═════ Supplied material

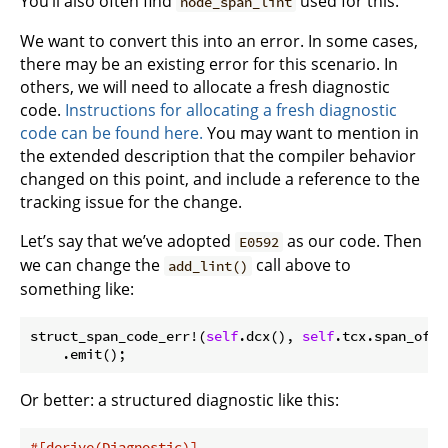
You’ll also often find
used for this.
node_span_lint
We want to convert this into an error. In some cases,
there may be an existing error for this scenario. In
others, we will need to allocate a fresh diagnostic
code.
Instructions for allocating a fresh diagnostic
code can be found here.
You may want to mention in
the extended description that the compiler behavior
changed on this point, and include a reference to the
tracking issue for the change.
Let’s say that we’ve adopted
as our code. Then
E0592
we can change the
call above to
add_lint()
something like:
struct_span_code_err!(
self
.dcx(), 
self
.tcx.span_of_i
Or better: a structured diagnostic like this:
#[derive(Diagnostic)]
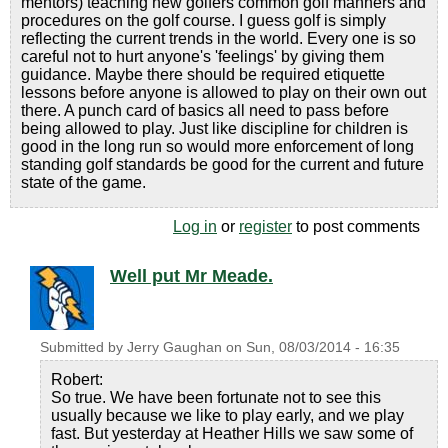
mentors) teaching new golfers common golf manners and
procedures on the golf course. I guess golf is simply
reflecting the current trends in the world. Every one is so
careful not to hurt anyone's 'feelings' by giving them
guidance. Maybe there should be required etiquette
lessons before anyone is allowed to play on their own out
there. A punch card of basics all need to pass before
being allowed to play. Just like discipline for children is
good in the long run so would more enforcement of long
standing golf standards be good for the current and future
state of the game.
Log in
or
register
to post comments
Well put Mr Meade.
Submitted by
Jerry Gaughan
on
Sun, 08/03/2014 - 16:35
Robert:
So true. We have been fortunate not to see this
usually because we like to play early, and we play
fast. But yesterday at Heather Hills we saw some of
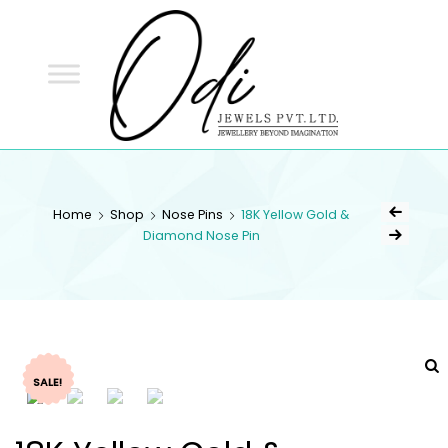
ODI
JEWELS
ODI JEWELS
Jewellery Beyond Imagination
Home
Shop
Nose Pins
18K Yellow Gold &
Diamond Nose Pin
SALE!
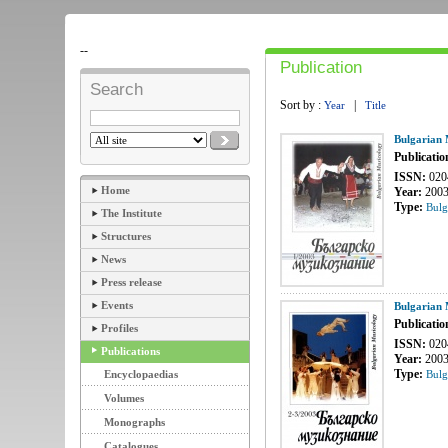
--
Publication
Search
Sort by :
|
Year
Title
Bulgarian 
Publicatio
ISSN:
020
Home
Year:
200
Type:
Bulg
The Institute
Structures
News
Press release
Events
Bulgarian 
Publicatio
Profiles
ISSN:
020
Publications
Year:
200
Type:
Encyclopaedias
Bulg
Volumes
Monographs
Catalogues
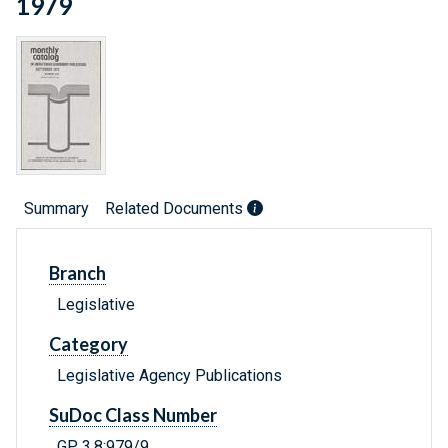
1979
Summary
Related Documents
Branch
Legislative
Category
Legislative Agency Publications
SuDoc Class Number
GP 3.8:979/9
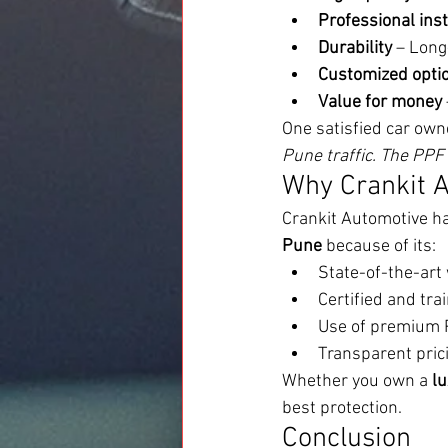
Professional inst
Durability
 – Long
Customized opti
Value for money
One satisfied car own
Pune traffic. The PPF 
Why Crankit A
Crankit Automotive has
Pune
 because of its:
State-of-the-ar
Certified and tra
Use of premium
Transparent pric
Whether you own a 
lu
best protection.
Conclusion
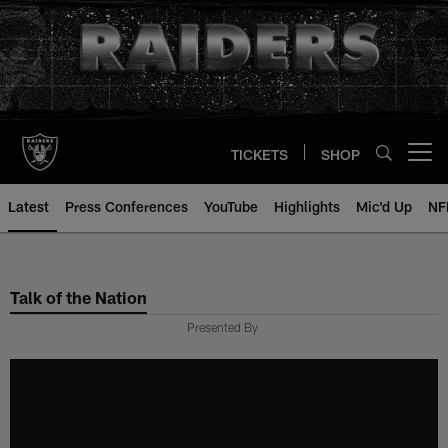
Skip
to
main
content
TICKETS
SHOP
Open menu button
Latest
Press Conferences
YouTube
Highlights
Mic'd Up
NF
Talk of the Nation
Presented By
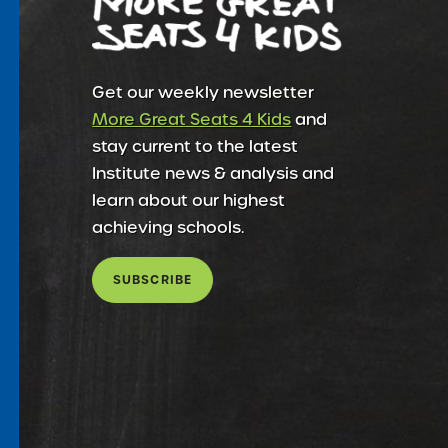
Get our weekly newsletter
More Great Seats 4 Kids
and
stay current to the latest
Institute news & analysis and
learn about our highest
achieving schools.
SUBSCRIBE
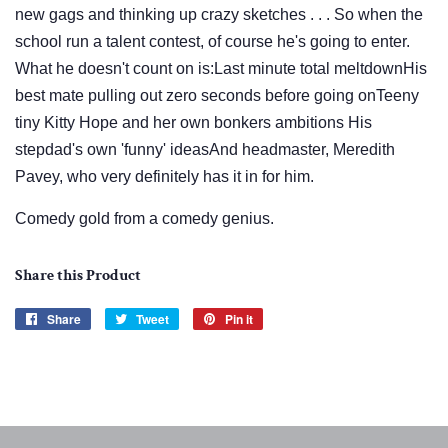
new gags and thinking up crazy sketches . . . So when the
school run a talent contest, of course he's going to enter.
What he doesn't count on is:Last minute total meltdownHis
best mate pulling out zero seconds before going onTeeny
tiny Kitty Hope and her own bonkers ambitions His
stepdad's own 'funny' ideasAnd headmaster, Meredith
Pavey, who very definitely has it in for him.
Comedy gold from a comedy genius.
Share this Product
Share
Share
Tweet
Tweet
Pin it
Pin
on
on
on
Facebook
Twitter
Pinterest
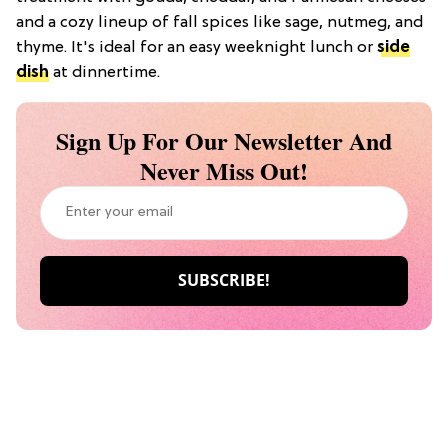
and a cozy lineup of fall spices like sage, nutmeg, and
thyme. It's ideal for an easy weeknight lunch or
side
dish
at dinnertime.
Sign Up For Our Newsletter And
Never Miss Out!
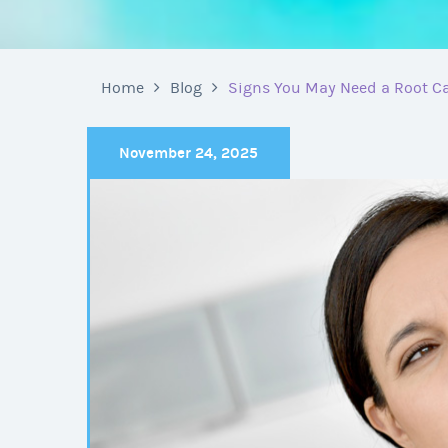
Home
Blog
Signs You May Need a Root Ca
November 24, 2025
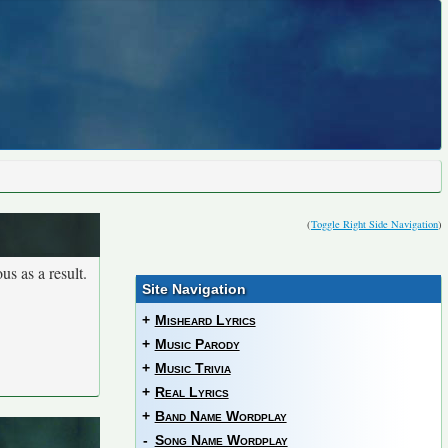
(
Toggle Right Side Navigation
)
us as a result.
Site Navigation
+
Misheard Lyrics
+
Music Parody
+
Music Trivia
+
Real Lyrics
+
Band Name Wordplay
-
Song Name Wordplay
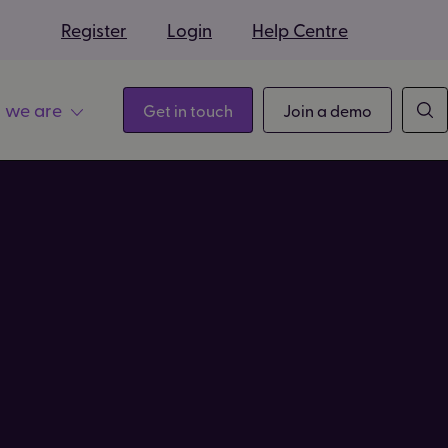
s
Register
Login
Help Centre
 we are
Get in touch
Join a demo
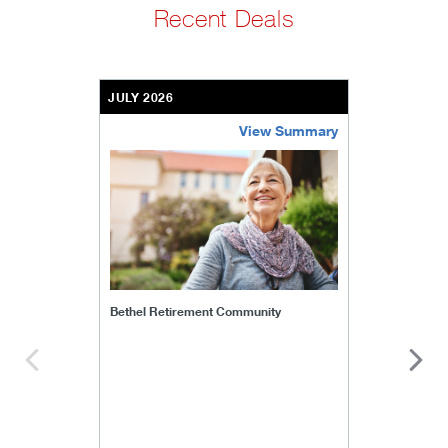
Recent Deals
JULY 2026
View Summary
bethel-retirement-community
Bethel Retirement Community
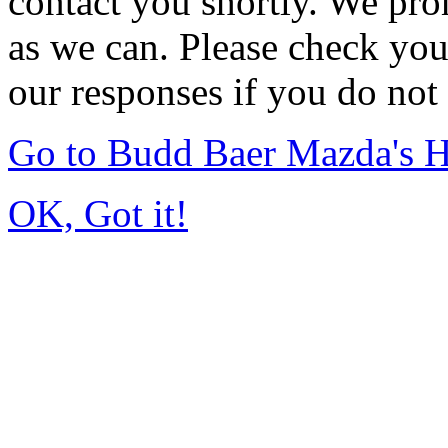
contact you shortly. We pro
as we can. Please check you
our responses if you do not 
Go to Budd Baer Mazda's 
OK, Got it!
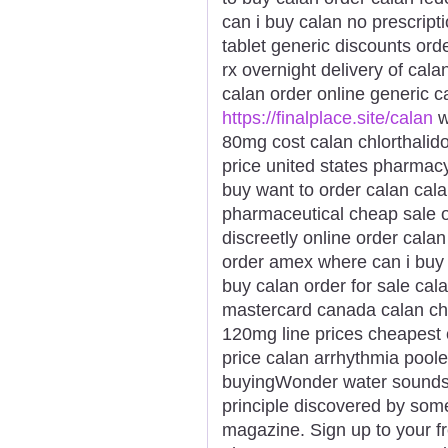
can i buy calan no prescript
tablet generic discounts ord
rx overnight delivery of cala
calan order online generic c
https://finalplace.site/calan
w
80mg cost calan chlorthalid
price united states pharmacy
buy want to order calan cal
pharmaceutical cheap sale o
discreetly online order calan
order amex where can i buy 
buy calan order for sale cal
mastercard canada calan ch
120mg line prices cheapest 
price calan arrhythmia pool
buyingWonder water sounds li
principle discovered by som
magazine. Sign up to your fr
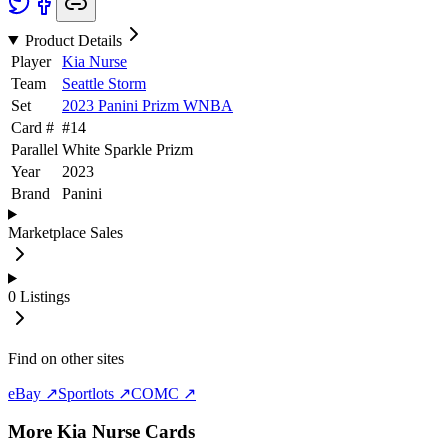
Product Details
Player
Kia Nurse
Team
Seattle Storm
Set
2023 Panini Prizm WNBA
Card #
#
14
Parallel
White Sparkle Prizm
Year
2023
Brand
Panini
Marketplace Sales
0
Listings
Find on other sites
eBay ↗
Sportlots ↗
COMC ↗
More
Kia Nurse
Cards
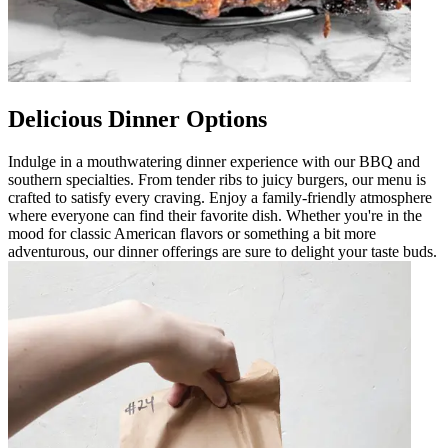
Delicious Dinner Options
Indulge in a mouthwatering dinner experience with our BBQ and
southern specialties. From tender ribs to juicy burgers, our menu is
crafted to satisfy every craving. Enjoy a family-friendly atmosphere
where everyone can find their favorite dish. Whether you're in the
mood for classic American flavors or something a bit more
adventurous, our dinner offerings are sure to delight your taste buds.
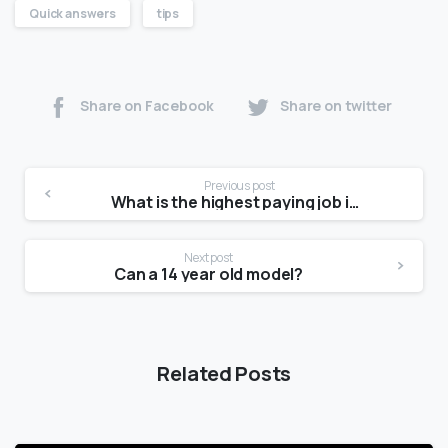
Quick answers
tips
Share on Facebook
Share on twitter
Previous post
What is the highest paying job in fashion?
Next post
Can a 14 year old model?
Related Posts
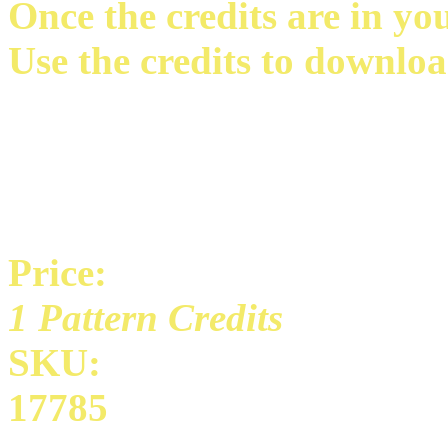
Once the credits are in yo
Use the credits to downloa
Price:
1 Pattern Credits
SKU:
17785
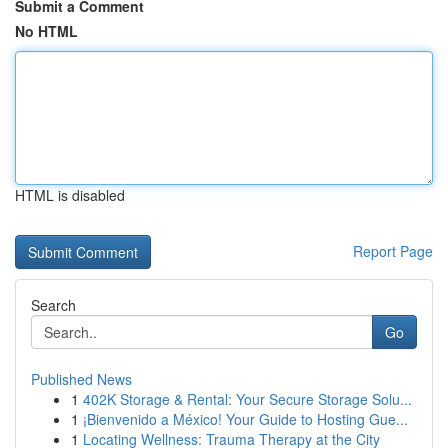
Submit a Comment
No HTML
HTML is disabled
Report Page
Search
Go
Published News
1
402K Storage & Rental: Your Secure Storage Solu...
1
¡Bienvenido a México! Your Guide to Hosting Gue...
1
Locating Wellness: Trauma Therapy at the City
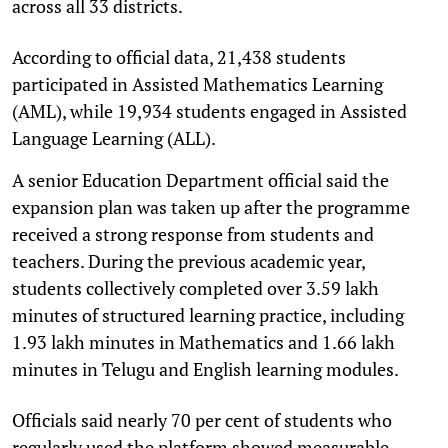
across all 33 districts.
According to official data, 21,438 students
participated in Assisted Mathematics Learning
(AML), while 19,934 students engaged in Assisted
Language Learning (ALL).
A senior Education Department official said the
expansion plan was taken up after the programme
received a strong response from students and
teachers. During the previous academic year,
students collectively completed over 3.59 lakh
minutes of structured learning practice, including
1.93 lakh minutes in Mathematics and 1.66 lakh
minutes in Telugu and English learning modules.
Officials said nearly 70 per cent of students who
regularly used the platform showed measurable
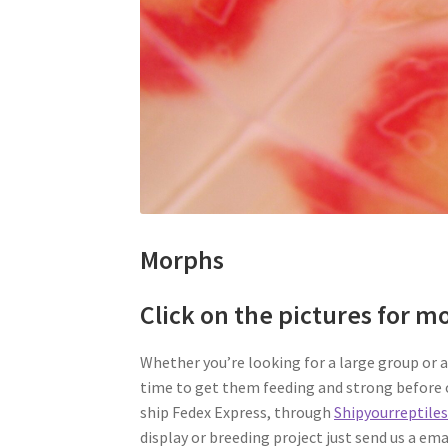
Morphs
Click on the pictures for m
Whether you’re looking for a large group or a 
time to get them feeding and strong before o
ship Fedex Express, through
Shipyourreptile
display or breeding project just send us a ema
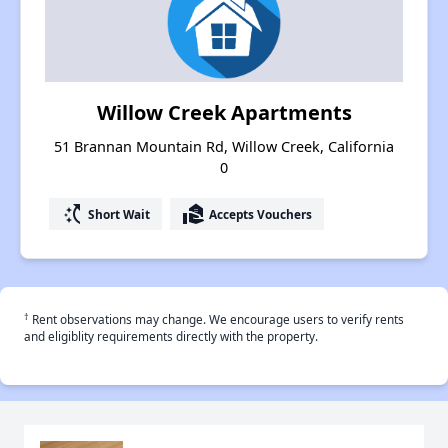
Willow Creek Apartments
51 Brannan Mountain Rd, Willow Creek, California
0
switch_access_shortcut
real_estate_agent
Short Wait
Accepts Vouchers
†
Rent observations may change. We encourage users to verify rents
and eligiblity requirements directly with the property.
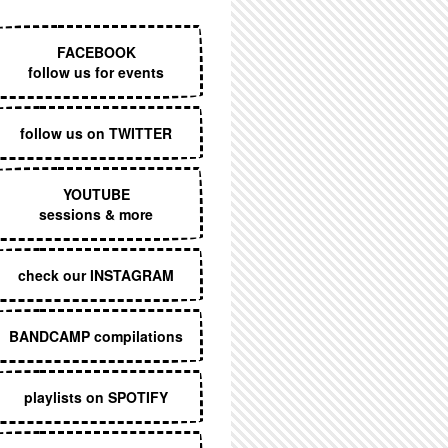
EXECUTIVE MENU
FACEBOOK
follow us for events
follow us on TWITTER
YOUTUBE
sessions & more
check our INSTAGRAM
BANDCAMP compilations
playlists on SPOTIFY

══════════

▶ _About this task_
Please, without any pictures, write out exactly the lines of the listing from its first line through the line that holds "Instructions for allocating", ends included, and nothing beyond them.

▶ _Answer below_
You’ll also often find
used for this.
node_span_lint
We want to convert this into an error. In some cases,
there may be an existing error for this scenario. In
others, we will need to allocate a fresh diagnostic
code.
Instructions for allocating a fresh diagnostic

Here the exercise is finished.